Diastis recti: The effects of Separation

Diastis Recti – The effects of Separation:

Phil shows_Diastis recti
Phil shows…Diastis recti Original illustration by Jean Ashley

For this article I have decided to focus on a subject close to my own heart, having had two children of my own. This subject being Diastis Recti – essentially a separation of the rectus abdominal muscles. How delightful!

In my early training I was very aware of the topic and had some excellent Pre and Post-Natal Pilates instruction with a very intense but superb teacher. However, it is only since working with clients and gone through two pregnancies that I have become more focused on the subject.
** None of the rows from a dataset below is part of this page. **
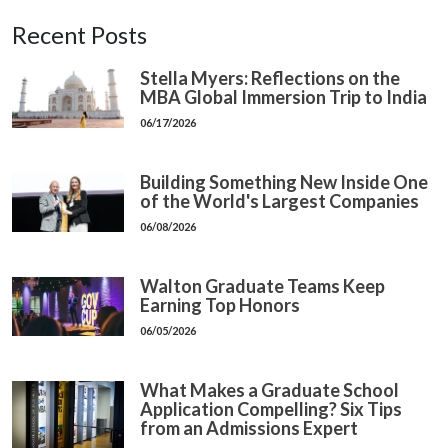
Recent Posts
Stella Myers: Reflections on the
MBA Global Immersion Trip to India
06/17/2026
Building Something New Inside One
of the World's Largest Companies
06/08/2026
Walton Graduate Teams Keep
Earning Top Honors
06/05/2026
What Makes a Graduate School
Application Compelling? Six Tips
from an Admissions Expert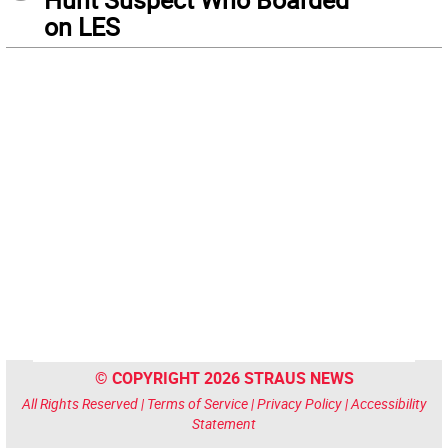
on LES
© COPYRIGHT 2026 STRAUS NEWS
All Rights Reserved |
Terms of Service
|
Privacy Policy
|
Accessibility
Statement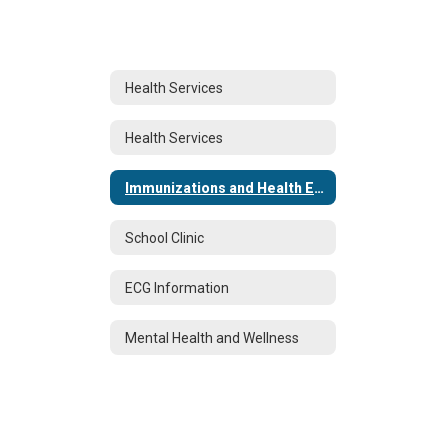
Health Services
Health Services
Immunizations and Health Examinations
School Clinic
ECG Information
Mental Health and Wellness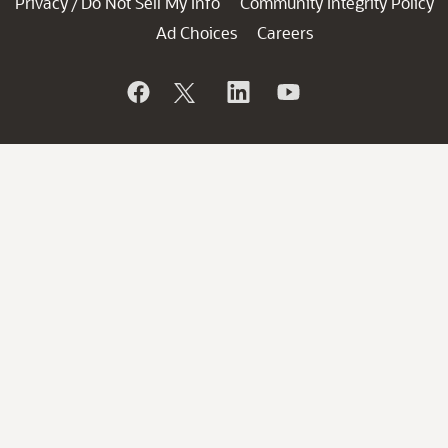
Privacy
Do Not Sell My Info
Community Integrity Policy
/
Ad Choices
Careers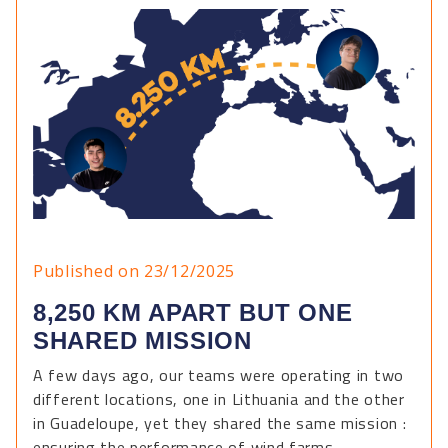
Published on 23/12/2025
8,250 KM APART BUT ONE
SHARED MISSION
A few days ago, our teams were operating in two
different locations, one in Lithuania and the other
in Guadeloupe, yet they shared the same mission :
ensuring the performance of wind farms.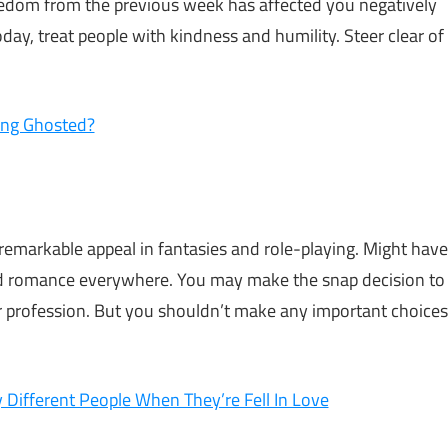
oredom from the previous week has affected you negatively
day, treat people with kindness and humility. Steer clear of
ing Ghosted?
 remarkable appeal in fantasies and role-playing. Might have
d find romance everywhere. You may make the snap decision to
 or profession. But you shouldn’t make any important choices
 Different People When They’re Fell In Love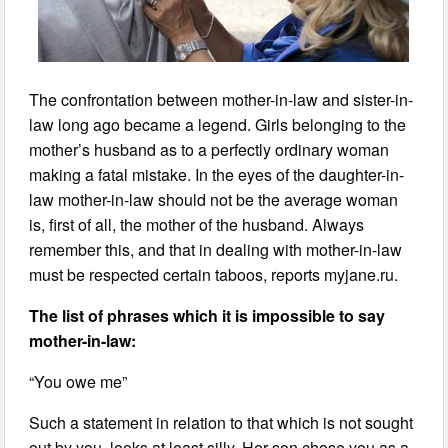
The confrontation between mother-in-law and sister-in-
law long ago became a legend. Girls belonging to the
mother’s husband as to a perfectly ordinary woman
making a fatal mistake. In the eyes of the daughter-in-
law mother-in-law should not be the average woman
is, first of all, the mother of the husband. Always
remember this, and that in dealing with mother-in-law
must be respected certain taboos, reports myjane.ru.
The list of phrases which it is impossible to say
mother-in-law:
“You owe me”
Such a statement in relation to that which is not sought
out by you, looks at least silly. Her son chose you as a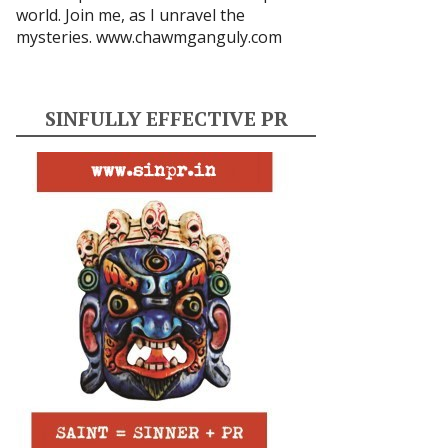
world. Join me, as I unravel the
mysteries.
www.chawmganguly.com
SINFULLY EFFECTIVE PR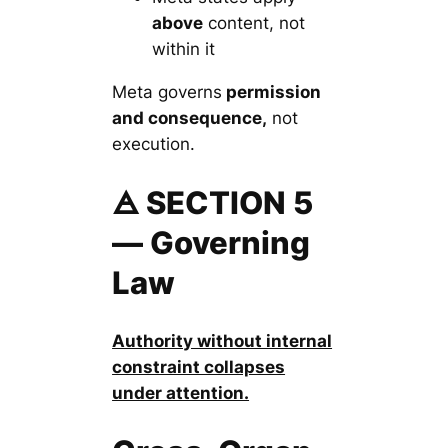
above
content, not
within it
Meta governs
permission
and consequence,
not
execution.
🜁 SECTION 5
— Governing
Law
Authority without internal
constraint collapses
under attention.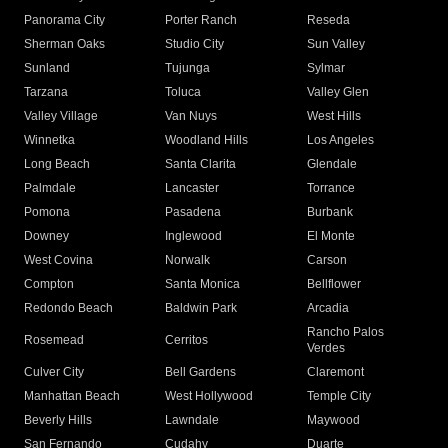
Panorama City
Porter Ranch
Reseda
Sherman Oaks
Studio City
Sun Valley
Sunland
Tujunga
Sylmar
Tarzana
Toluca
Valley Glen
Valley Village
Van Nuys
West Hills
Winnetka
Woodland Hills
Los Angeles
Long Beach
Santa Clarita
Glendale
Palmdale
Lancaster
Torrance
Pomona
Pasadena
Burbank
Downey
Inglewood
El Monte
West Covina
Norwalk
Carson
Compton
Santa Monica
Bellflower
Redondo Beach
Baldwin Park
Arcadia
Rancho Palos
Rosemead
Cerritos
Verdes
Culver City
Bell Gardens
Claremont
Manhattan Beach
West Hollywood
Temple City
Beverly Hills
Lawndale
Maywood
San Fernando
Cudahy
Duarte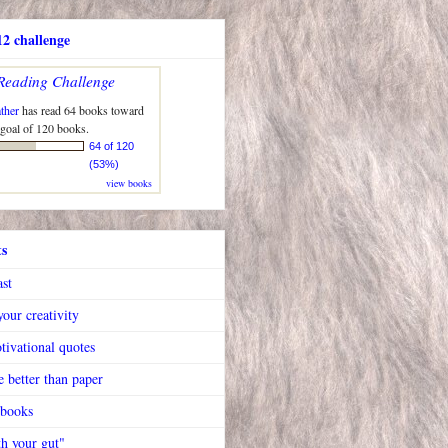
2 challenge
Reading Challenge
ther
has read 64 books toward
 goal of 120 books.
64 of 120
(53%)
view books
ts
ast
our creativity
tivational quotes
 better than paper
 books
h your gut"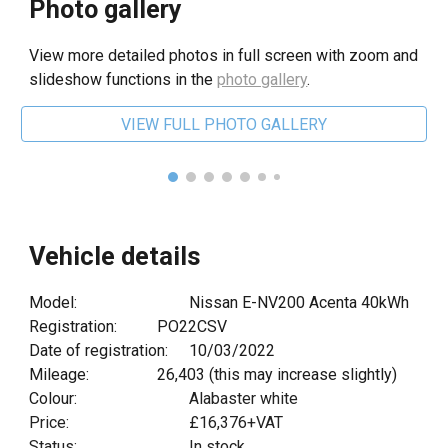
Photo gallery
View more detailed photos in full screen with zoom and
slideshow functions in the
photo gallery
.
VIEW FULL PHOTO GALLERY
Vehicle details
Model:
Nissan E-NV200 Acenta 40kWh
Registration:
PO22CSV
Date of registration:
10
/0
3
/20
22
Mileage:
26,403
(this may increase slightly)
Colour:
Alabaster white
Price:
£
16,376
+VAT
Status:
In stock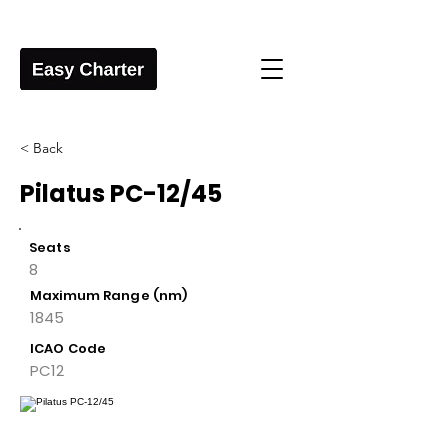
< Back
Pilatus PC-12/45
Seats
8
Maximum Range (nm)
1845
ICAO Code
PC12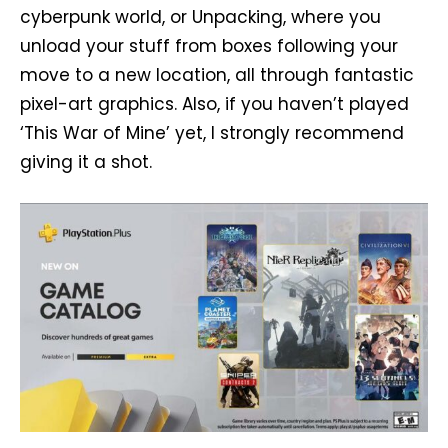
cyberpunk world, or Unpacking, where you
unload your stuff from boxes following your
move to a new location, all through fantastic
pixel-art graphics. Also, if you haven’t played
‘This War of Mine’ yet, I strongly recommend
giving it a shot.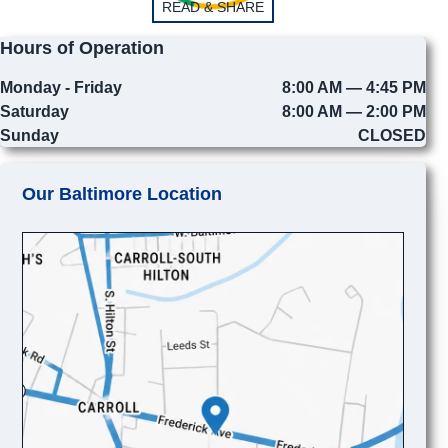
READ & SHARE
Hours of Operation
Monday - Friday
8:00 AM — 4:45 PM
Saturday
8:00 AM — 2:00 PM
Sunday
CLOSED
Our Baltimore Location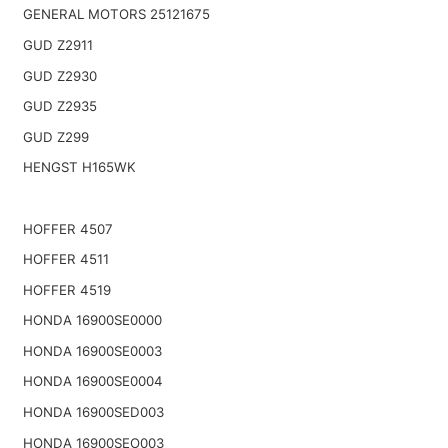
GENERAL MOTORS 25121675
GUD Z2911
GUD Z2930
GUD Z2935
GUD Z299
HENGST H165WK
HOFFER 4507
HOFFER 4511
HOFFER 4519
HONDA 16900SE0000
HONDA 16900SE0003
HONDA 16900SE0004
HONDA 16900SED003
HONDA 16900SEO003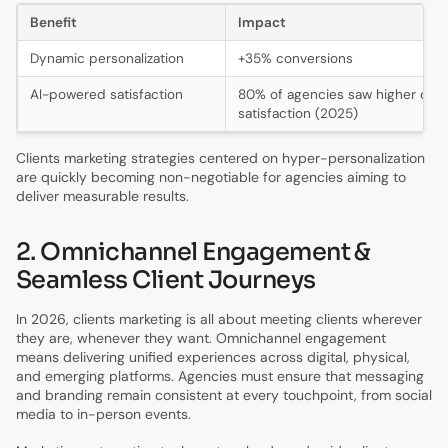
Benefit
Impact
Dynamic personalization
+35% conversions
AI-powered satisfaction
80% of agencies saw higher clie
satisfaction (2025)
Clients marketing strategies centered on hyper-personalization
are quickly becoming non-negotiable for agencies aiming to
deliver measurable results.
2. Omnichannel Engagement &
Seamless Client Journeys
In 2026, clients marketing is all about meeting clients wherever
they are, whenever they want. Omnichannel engagement
means delivering unified experiences across digital, physical,
and emerging platforms. Agencies must ensure that messaging
and branding remain consistent at every touchpoint, from social
media to in-person events.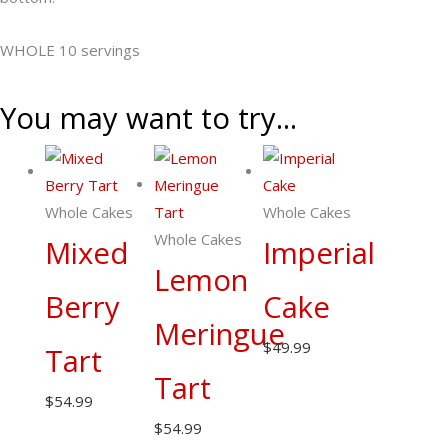
quantity
WHOLE 10 servings
You may want to try...
Whole Cakes
Whole Cakes
Whole Cakes
Mixed
Imperial
Lemon
Berry
Cake
Meringue
$
49.99
Tart
Tart
$
54.99
$
54.99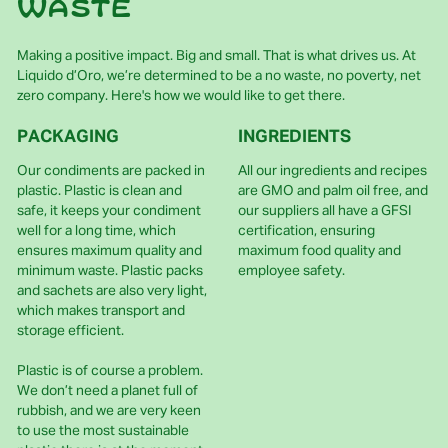
waste
Making a positive impact. Big and small. That is what drives us. At
Liquido d’Oro, we’re determined to be a no waste, no poverty, net
zero company. Here's how we would like to get there.
PACKAGING
INGREDIENTS
Our condiments are packed in
All our ingredients and recipes
plastic. Plastic is clean and
are GMO and palm oil free, and
safe, it keeps your condiment
our suppliers all have a GFSI
well for a long time, which
certification, ensuring
ensures maximum quality and
maximum food quality and
minimum waste. Plastic packs
employee safety.
and sachets are also very light,
which makes transport and
storage efficient.
Plastic is of course a problem.
We don’t need a planet full of
rubbish, and we are very keen
to use the most sustainable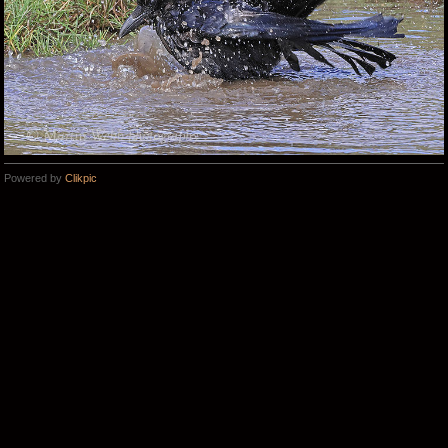
Powered by
Clikpic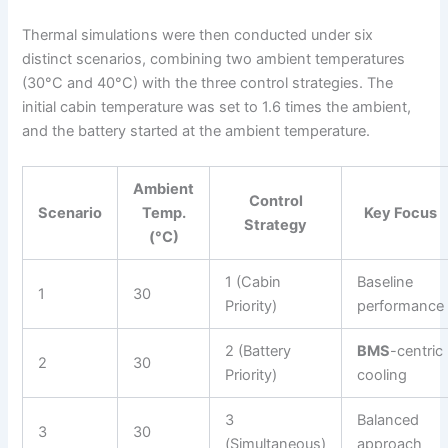
Thermal simulations were then conducted under six
distinct scenarios, combining two ambient temperatures
(30°C and 40°C) with the three control strategies. The
initial cabin temperature was set to 1.6 times the ambient,
and the battery started at the ambient temperature.
Ambient
Control
Scenario
Temp.
Key Focus
Strategy
(°C)
1 (Cabin
Baseline
1
30
Priority)
performance
2 (Battery
BMS
-centric
2
30
Priority)
cooling
3
Balanced
3
30
(Simultaneous)
approach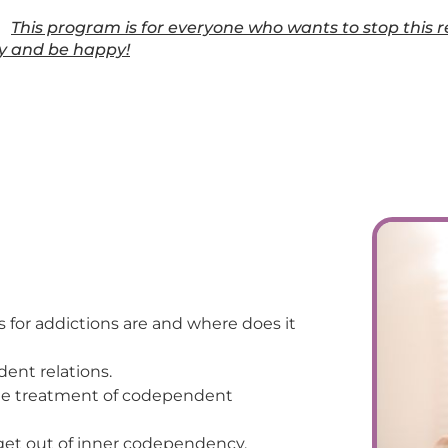
This program is for everyone who wants to stop this r
ly and be happy!
 for addictions are and where does it
dent relations.
 the treatment of codependent
 get out of inner codependency.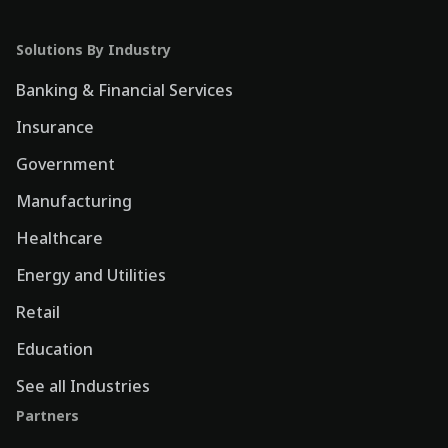
Solutions By Industry
Banking & Financial Services
Insurance
Government
Manufacturing
Healthcare
Energy and Utilities
Retail
Education
See all Industries
Partners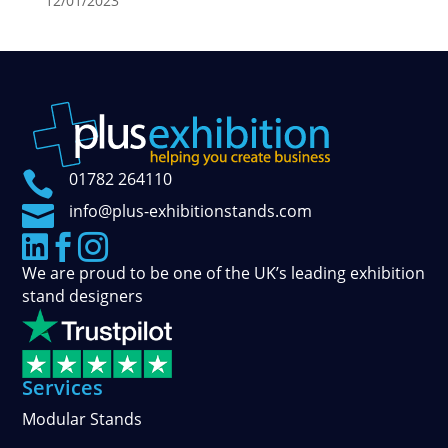
12/01/2023

01782 264110

info@plus-exhibitionstands.com



We are proud to be one of the UK’s leading exhibition
stand designers
Services
Modular Stands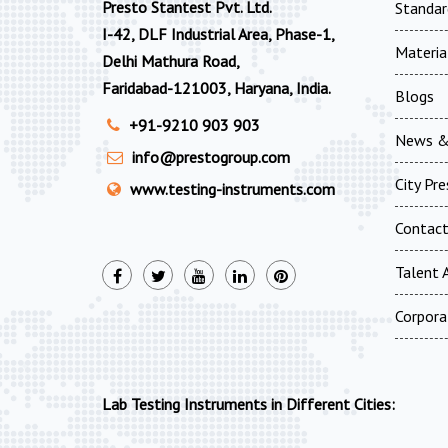
Presto Stantest Pvt. Ltd.
Standar
I-42, DLF Industrial Area, Phase-1,
Materia
Delhi Mathura Road,
Faridabad-121003, Haryana, India.
Blogs
+91-9210 903 903
News &
info@prestogroup.com
City Pr
www.testing-instruments.com
Contac
Talent A
Corpora
Lab Testing Instruments in Different Cities: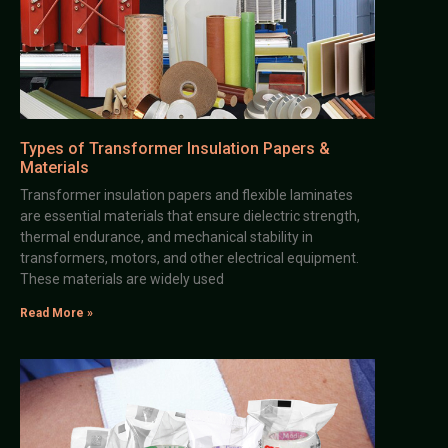
Types of Transformer Insulation Papers &
Materials
Transformer insulation papers and flexible laminates
are essential materials that ensure dielectric strength,
thermal endurance, and mechanical stability in
transformers, motors, and other electrical equipment.
These materials are widely used
Read More »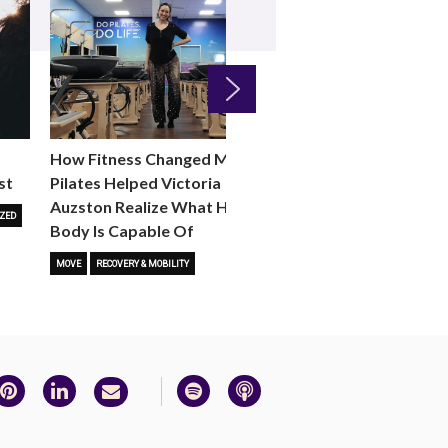
Next
How Fitness Changed Me:
How to Choose the R
st
Pilates Helped Victoria
Reformer Fitness Cla
Auzston Realize What Her
You
ZED
Body Is Capable Of
FITNESS TRENDS
MOVE
STUD
MOVE
RECOVERY & MOBILITY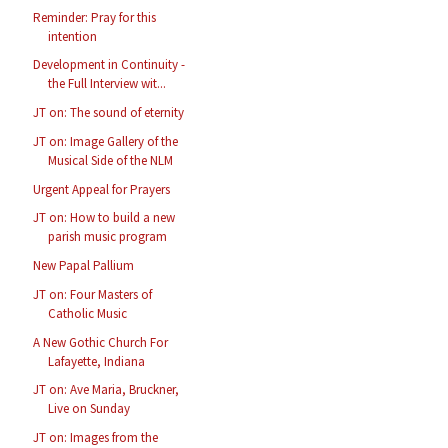
Reminder: Pray for this
intention
Development in Continuity -
the Full Interview wit...
JT on: The sound of eternity
JT on: Image Gallery of the
Musical Side of the NLM
Urgent Appeal for Prayers
JT on: How to build a new
parish music program
New Papal Pallium
JT on: Four Masters of
Catholic Music
A New Gothic Church For
Lafayette, Indiana
JT on: Ave Maria, Bruckner,
Live on Sunday
JT on: Images from the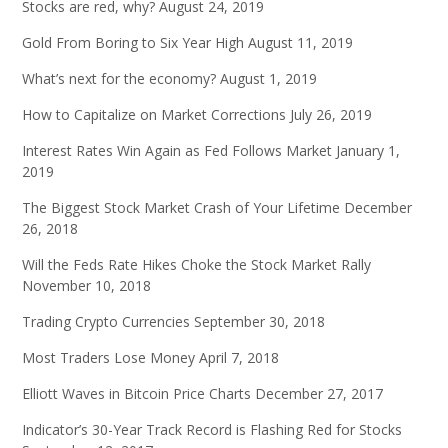
Stocks are red, why?
August 24, 2019
Gold From Boring to Six Year High
August 11, 2019
What’s next for the economy?
August 1, 2019
How to Capitalize on Market Corrections
July 26, 2019
Interest Rates Win Again as Fed Follows Market
January 1,
2019
The Biggest Stock Market Crash of Your Lifetime
December
26, 2018
Will the Feds Rate Hikes Choke the Stock Market Rally
November 10, 2018
Trading Crypto Currencies
September 30, 2018
Most Traders Lose Money
April 7, 2018
Elliott Waves in Bitcoin Price Charts
December 27, 2017
Indicator’s 30-Year Track Record is Flashing Red for Stocks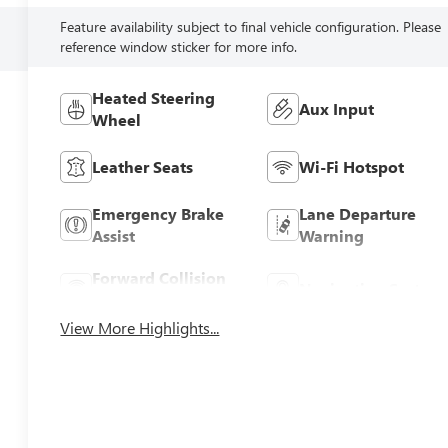
Feature availability subject to final vehicle configuration. Please
reference window sticker for more info.
Heated Steering
Aux Input
Wheel
Leather Seats
Wi-Fi Hotspot
Emergency Brake
Lane Departure
Assist
Warning
Forward Collision
Navigation System
Warning
View More Highlights...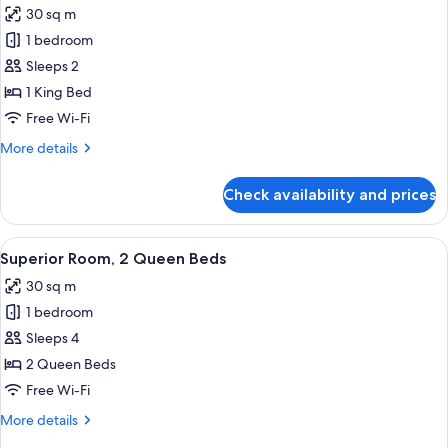
30 sq m
photos
1 bedroom
for
Superior
Sleeps 2
Room,
1 King Bed
1
Free Wi-Fi
King
More
More details
Bed
details
for
Check availability and prices
Superior
Room,
1
View
Premium bedding, minibar, in-room sa
8
King
Superior Room, 2 Queen Beds
all
Bed
30 sq m
photos
1 bedroom
for
Superior
Sleeps 4
Room,
2 Queen Beds
2
Free Wi-Fi
Queen
More
More details
Beds
details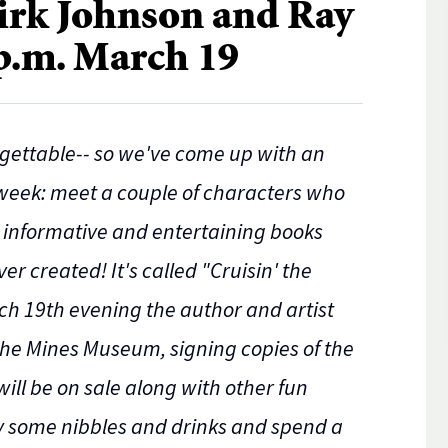
rk Johnson and Ray
 p.m. March 19
gettable-- so we've come up with an
 week: meet a couple of characters who
t informative and entertaining books
 created! It's called "Cruisin' the
ch 19th evening the author and artist
 the Mines Museum, signing copies of the
will be on sale along with other fun
oy some nibbles and drinks and spend a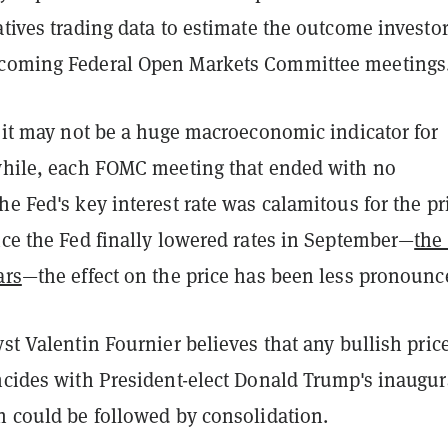
atives trading data to estimate the outcome investo
pcoming Federal Open Markets Committee meetings
, it may not be a huge macroeconomic indicator for
 while, each FOMC meeting that ended with no
he Fed's key interest rate was calamitous for the pr
nce the Fed finally lowered rates in September—
the 
ars
—the effect on the price has been less pronounc
yst Valentin Fournier believes that any bullish pric
incides with President-elect Donald Trump's inaugur
h could be followed by consolidation.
So, in a nutshell, Diastis recti is a shearing or tearing of the rectus abdominal muscle. It can happen in one or several areas down the Linea alba sheath which connect the two sides of the rectus muscle….it sounds quite hideous but luckily the body produces a lovely hormone – relaxin – during pregnancy, and as a result you don’t feel anything untoward happening.
It is not just pregnant women who are affected by Diastis recti. This separation can also occur in men and women who are overweight, and can be a key contributer to back pain – a huge reason to help “close the gap” and encourage better spine health.

To test for separation:

Lie on your back with knees bent. Support the head with one hand whilst placing the other hand (finger tips pointing downwards) into the rectus abdominals. (That’s the bit running from just below your breast bone, at the top of your tummy, to your belly button!) Curl forwards far enough to feel the muscles close in towards the fingers. Feel all the way down from under ribs to hear the pubic region, checking how many fingers make the separation….none or one finger separation is marvellous. Two fingers is good but focus is required. More than two fingers of separation could really benefit from extra attention and extra curricular exercises done very regularly.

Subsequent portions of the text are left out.